If this happens, you may have difficulty proving that the doctor’s negligence played a role in worsening your condition. The doctor may also be able to argue that they did everything they could while treating your injuries or conditions (such as providing pain medication). This can make it harder for victims of auto accidents with pre-existing conditions who want compensation from car manufacturers who were involved in causing their injuries


The plaintiff must prove that the defendant’s negligence was the cause of their injury. This means that you must show that your accident made a pre-existing condition worse and that this worsening caused you to suffer an injury.

Damages decided based on your pre-existing condition and injuries

Damages are the money awarded to you by a court.
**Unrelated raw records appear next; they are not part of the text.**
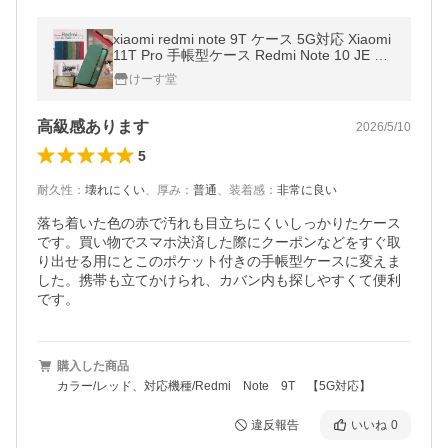
xiaomi redmi note 9T ケース 5G対応 Xiaomi
11T Pro 手帳型ケース Redmi Note 10 JE XI
G02 pro 手帳型カバー レッドミー ノート9T
けーす堂
ケース ベルトなし 無地
高級感あります
2026/5/10
5
耐久性
：
壊れにくい
、
厚み
：
普通
、
装着感
：
非常に良い
落ち着いた色の赤で汚れも目立ちにくいしっかりたケース
です。買い物でスマホ決済した際にクーポンなどをすぐ取
り出せる用にとこのポケット付きの手帳型ケースに変えま
した。携帯も立てかけられ、カバン内も探しやすくて便利
です。
購入した商品
カラー/レッド、対応機種/Redmi Note 9T 【5G対応】
違反報告
いいね
0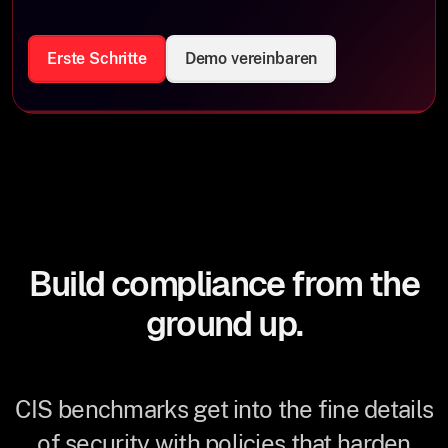
Erste Schritte
Demo vereinbaren
Build compliance from the
ground up.
CIS benchmarks get into the fine details
of security with policies that harden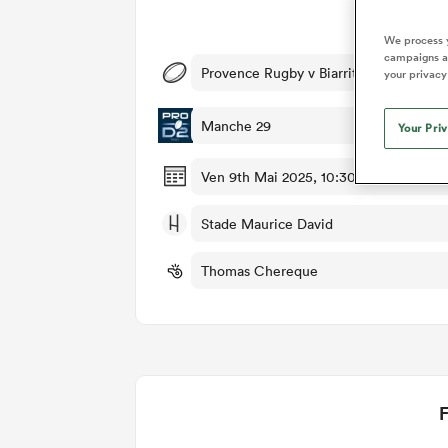
Dét
We process y
campaigns an
Provence Rugby v Biarritz
your privacy
Manche 29
Your Pri
Ven 9th Mai 2025, 10:30am PDT
Stade Maurice David
Thomas Chereque
F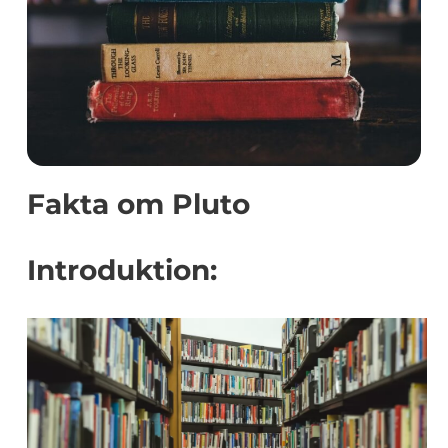
Fakta om Pluto
Introduktion: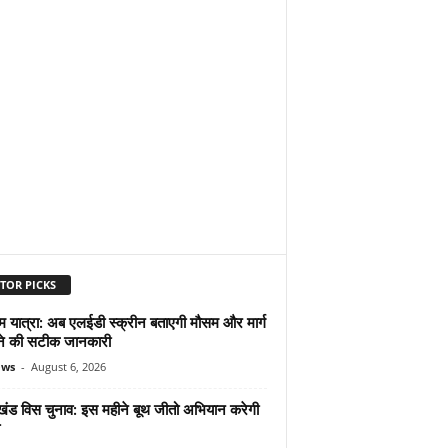
TOR PICKS
म यात्रा: अब एलईडी स्क्रीन बताएगी मौसम और मार्ग
ोने की सटीक जानकारी
ews
-
August 6, 2026
ाखंड विस चुनाव: इस महीने बूथ जीतो अभियान करेगी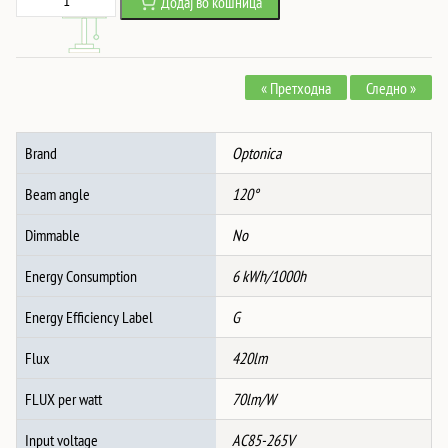
Додај во кошница
was:
is:
Вградлив
419 ден.
192 ден.
Слим
Модул
« Претходна
Следно »
Квадрат
3CCT
БЕЛ
Brand
Optonica
количина
Beam angle
120°
Dimmable
No
Energy Consumption
6 kWh/1000h
Energy Efficiency Label
G
Flux
420lm
FLUX per watt
70lm/W
Input voltage
AC85-265V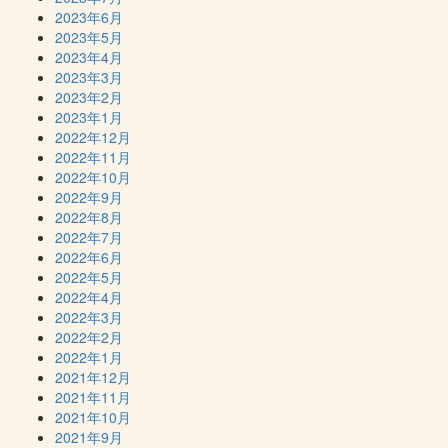
2023年6月
2023年5月
2023年4月
2023年3月
2023年2月
2023年1月
2022年12月
2022年11月
2022年10月
2022年9月
2022年8月
2022年7月
2022年6月
2022年5月
2022年4月
2022年3月
2022年2月
2022年1月
2021年12月
2021年11月
2021年10月
2021年9月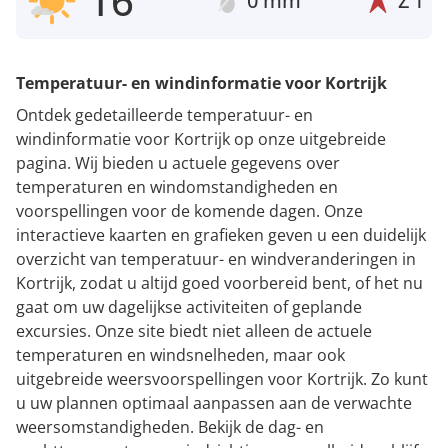
16°
0 mm
Z
1
Temperatuur- en windinformatie voor Kortrijk
Ontdek gedetailleerde temperatuur- en
windinformatie voor Kortrijk op onze uitgebreide
pagina. Wij bieden u actuele gegevens over
temperaturen en windomstandigheden en
voorspellingen voor de komende dagen. Onze
interactieve kaarten en grafieken geven u een duidelijk
overzicht van temperatuur- en windveranderingen in
Kortrijk, zodat u altijd goed voorbereid bent, of het nu
gaat om uw dagelijkse activiteiten of geplande
excursies. Onze site biedt niet alleen de actuele
temperaturen en windsnelheden, maar ook
uitgebreide weersvoorspellingen voor Kortrijk. Zo kunt
u uw plannen optimaal aanpassen aan de verwachte
weersomstandigheden. Bekijk de dag- en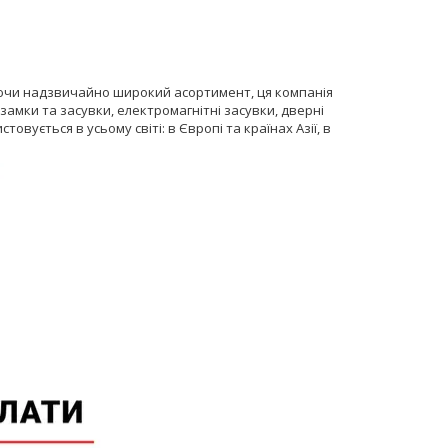
Маючи надзвичайно широкий асортимент, ця компанія
замки та засувки, електромагнітні засувки, дверні
овується в усьому світі: в Європі та країнах Азії, в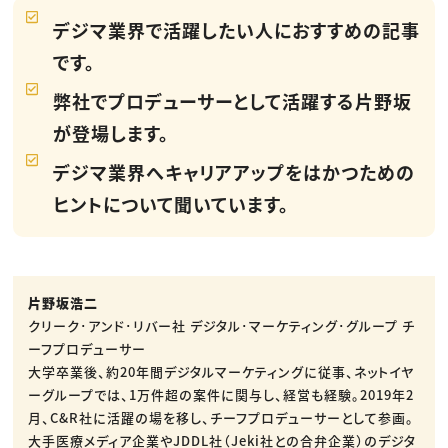
デジマ業界で活躍したい人におすすめの記事
です。
弊社でプロデューサーとして活躍する片野坂
が登場します。
デジマ業界へキャリアアップをはかつための
ヒントについて聞いています。
片野坂浩二
クリーク･アンド･リバー社 デジタル･マーケティング･グループ チ
ーフプロデューサー
大学卒業後、約20年間デジタルマーケティングに従事、ネットイヤ
ーグループでは、1万件超の案件に関与し、経営も経験。2019年2
月、C&R社に活躍の場を移し、チーフプロデューサーとして参画。
大手医療メディア企業やJDDL社（Jeki社との合弁企業）のデジタ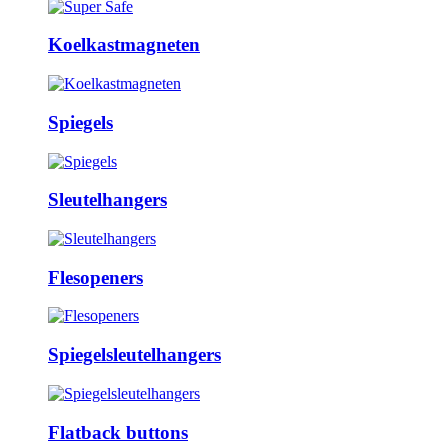
Koelkastmagneten
Spiegels
Sleutelhangers
Flesopeners
Spiegelsleutelhangers
Flatback buttons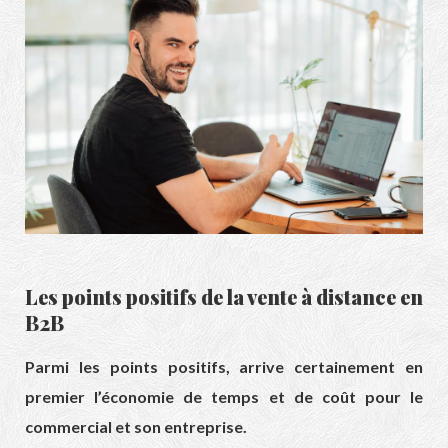
Les points positifs de la
vente à distance en
B2B
Parmi les points positifs, arrive certainement en
premier l’économie de temps et de coût pour le
commercial et son entreprise.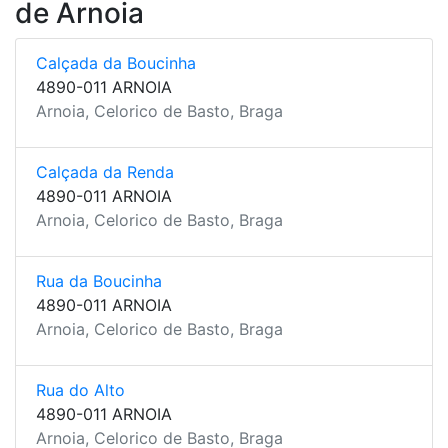
de Arnoia
Calçada da Boucinha
4890-011 ARNOIA
Arnoia, Celorico de Basto, Braga
Calçada da Renda
4890-011 ARNOIA
Arnoia, Celorico de Basto, Braga
Rua da Boucinha
4890-011 ARNOIA
Arnoia, Celorico de Basto, Braga
Rua do Alto
4890-011 ARNOIA
Arnoia, Celorico de Basto, Braga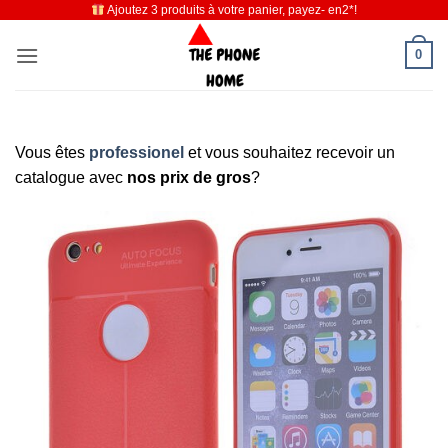
Ajoutez 3 produits à votre panier, payez- en2*!
Passer
au
0
contenu
Vous êtes
professionel
et vous souhaitez recevoir un
catalogue avec
nos prix de gros
?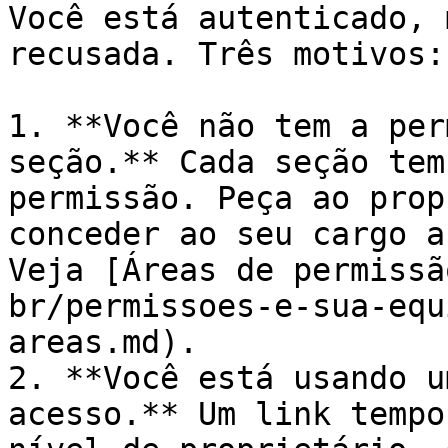
Você está autenticado, 
recusada. Três motivos:

1. **Você não tem a per
seção.** Cada seção tem
permissão. Peça ao prop
conceder ao seu cargo a
Veja [Áreas de permissã
br/permissoes-e-sua-equ
areas.md).

2. **Você está usando u
acesso.** Um link tempo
They can be reduced if your injuries were caused by your own fault, as well as being pre-existing conditions.

The more extensive your injuries are likely going to be—and therefore more expensive to treat—the lower their chances of getting reduced even further after settlement negotiations have been completed between both parties involved in this case (i.e., you and insurance companies).

What is the eggshell plaintiff rule?

The eggshell plaintiff rule is a legal term that means that a plaintiff’s pre-existing condition can be considered when determining damages. For example, if you have a pre-existing injury and your accident makes it worse, then you may be able to get less compensation for injuries than someone who doesn’t have any previous issues.

Pre-Existing injury can be positive aspect for your case sometime

A pre-existing condition isn’t always bad news. If you have a pre-existing injury and it’s caused by the accident, then your case may be stronger than if you didn’t have the injury before. This is because the law considers how severe an injury has to be in order to qualify as compensable. If you have a pre-existing condition, you still deserve compensation for injuries caused by someone else.